Gonococcies et Infections à chlamydia

L’estimation de taux d’incidences via les données de laboratoire sur l’ensemble du territoires est de 15 0000 cas de gonococcies par an (soit 40 pour 100 000 habitant). L’Île-de-France et les DOM sont largement en tête. Ces chiffres serait en faible augmentation pour la population générale, mais particulièrement parmi les HSH, dans toutes les régions, qui représentent plus de 60% des infections à gonocoque prises en charge en 2014 dans les structures spécialisées. Les personnes de 20 à 29 ans sont les plus touchées. Seule bonne nouvelle, on constante un diminution des résistances au traitement de première ligne (ceftriaxone).

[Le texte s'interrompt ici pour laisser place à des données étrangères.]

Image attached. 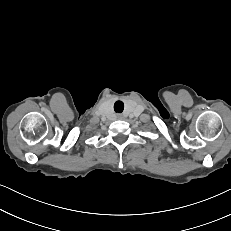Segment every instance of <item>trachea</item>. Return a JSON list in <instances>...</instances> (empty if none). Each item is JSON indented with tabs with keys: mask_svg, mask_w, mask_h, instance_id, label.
Masks as SVG:
<instances>
[{
	"mask_svg": "<svg viewBox=\"0 0 231 231\" xmlns=\"http://www.w3.org/2000/svg\"><path fill=\"white\" fill-rule=\"evenodd\" d=\"M124 109V104L122 101H117L114 104V110L115 112L121 113Z\"/></svg>",
	"mask_w": 231,
	"mask_h": 231,
	"instance_id": "obj_1",
	"label": "trachea"
}]
</instances>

L’incidence estimée des chlamydioses est de 260 cas pour 100 000 habitants en France, mais de 522 pour 100 000 pour les DOM, le double du taux national. Soixante pour cent des cas concernent des femmes. Les déclarations provenant des sites à déclarations constantes depuis 2012 semble en revanche indiquer une stabilisation du nombre de cas en 2014 chez les hommes et les femmes.

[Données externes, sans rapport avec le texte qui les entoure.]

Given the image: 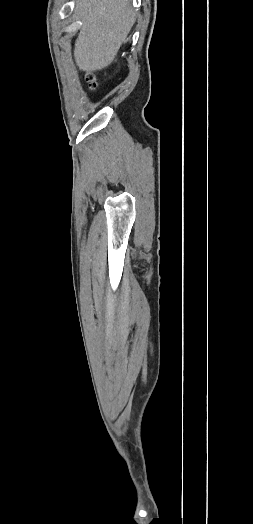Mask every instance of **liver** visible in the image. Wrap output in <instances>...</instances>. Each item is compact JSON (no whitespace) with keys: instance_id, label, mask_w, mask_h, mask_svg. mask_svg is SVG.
<instances>
[{"instance_id":"1","label":"liver","mask_w":253,"mask_h":524,"mask_svg":"<svg viewBox=\"0 0 253 524\" xmlns=\"http://www.w3.org/2000/svg\"><path fill=\"white\" fill-rule=\"evenodd\" d=\"M76 12L82 21L76 65L86 72L109 66L135 22L131 0H78Z\"/></svg>"}]
</instances>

Les séropositifs très exposés

Comme les syphilis récentes et les infections à gonocoques, les autres infections sexuellement transmissibles ( IST ) continuent donc à augmenter chez les HSH. Ainsi les lymphogranulomatoses vénériennes rectales (LGV, infection à Chlamydiae d’un génotype particulier) concernent à 98% des HSH et à 80% des personnes co-infectées VIH.

Parmi les HSH diagnostiqués pour une syphilis ou une gonococcie en 2014, respectivement 40% et 14% d’entre eux étaient co-infectés par le VIH. Ces chiffres peuvent s’expliquer par la non protection des rapports anaux par le préservatif chez les HSH séropositifs (dans l’enquête EPGL 2011, près de 80% des HSH VIH+ avaient eu au moins un rapport anal non protégé avec un partenaire occasionnel dans les 12 derniers mois)(Source : Comportements sexuels entre hommes à l’ère de la prévention combinée – Résultats de l’enquête presse gays et lesbiennes 2011 ; BEH 39-40;2013). Par ailleurs, pour ces patients, seul 1% des fellations étaient protégées.

L’enquête Prévagay 2015, en cours auprès des HSH fréquentant les lieux de convivialité gay dans cinq villes française (Nice, Montpellier, Lyon, Lille et Paris), permettra notamment d’apporter des éléments sur leur appropriation de ces méthodes de prévention.